Know which decisions you must make yourself and which can be delegated.
Example: You lead a product team and face forty decisions a week. Some are architectural — which platform to build on, which market to enter first, which partnerships to pursue. Others are operational — which bug to fix next, how to format the weekly report, which vendor to use for office supplies. For years you treated every decision as equally yours, and the result was predictable: chronic bottlenecking, exhausted attention, and a team that stopped thinking for themselves because you would override them anyway. Now you apply delegation criteria explicitly. You maintain a short list of decisions that require your specific judgment — those that are irreversible, that cross departmental boundaries, or that directly implicate your team's strategic direction. Everything else has a designated owner and a clear authority level. The vendor choice? Delegated with budget constraints. The bug prioritization? Delegated to the engineering lead with escalation criteria. The weekly report format? Delegated entirely — you do not even review it. Your decision load dropped by sixty percent. Your team's ownership increased proportionally. And the decisions you kept — the ones that actually required your judgment — got better, because you had the cognitive bandwidth to think about them properly.
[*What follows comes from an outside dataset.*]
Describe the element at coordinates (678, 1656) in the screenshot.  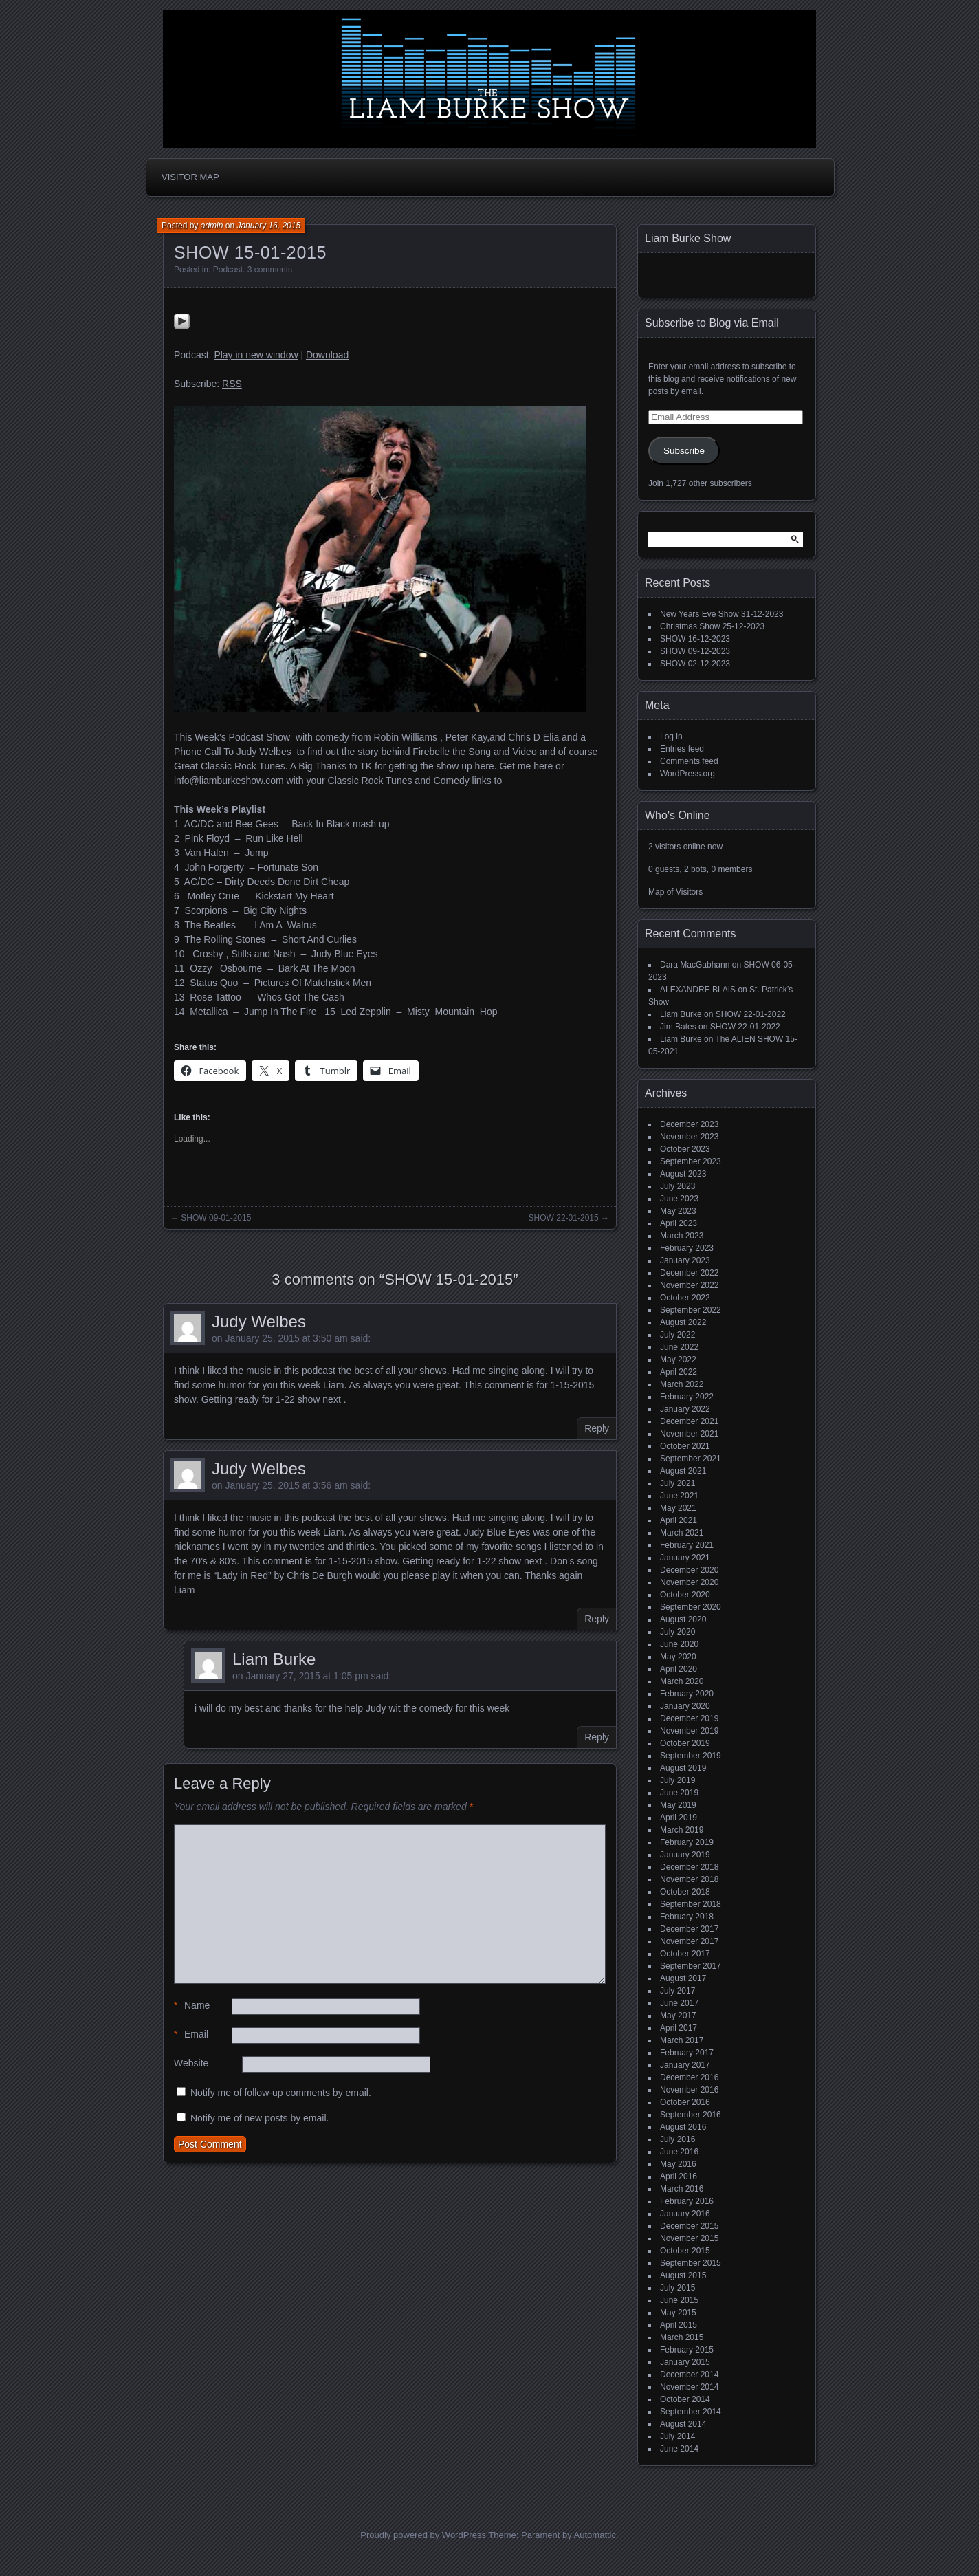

Try this: List every decision you made or participated in over the past five working days. Be comprehensive — include the trivial ones. For each decision, answer four questions: (1) Was this irreversible or easily reversible? (2) Did this require knowledge or context that only I possess? (3) What would happen if someone else made this decision and got it slightly wrong? (4) Did making this decision myself develop anyone else's capability? Now sort your decisions into three categories: RETAIN (only you should make this), DELEGATE (someone else should make this with defined constraints), and ELIMINATE (this decision should not require anyone's active attention — automate it or set a default). For each DELEGATE decision, write the name of the person who should own it, the constraints within which they should operate, and the conditions under which they should escalate back to you. Implement one delegation this week.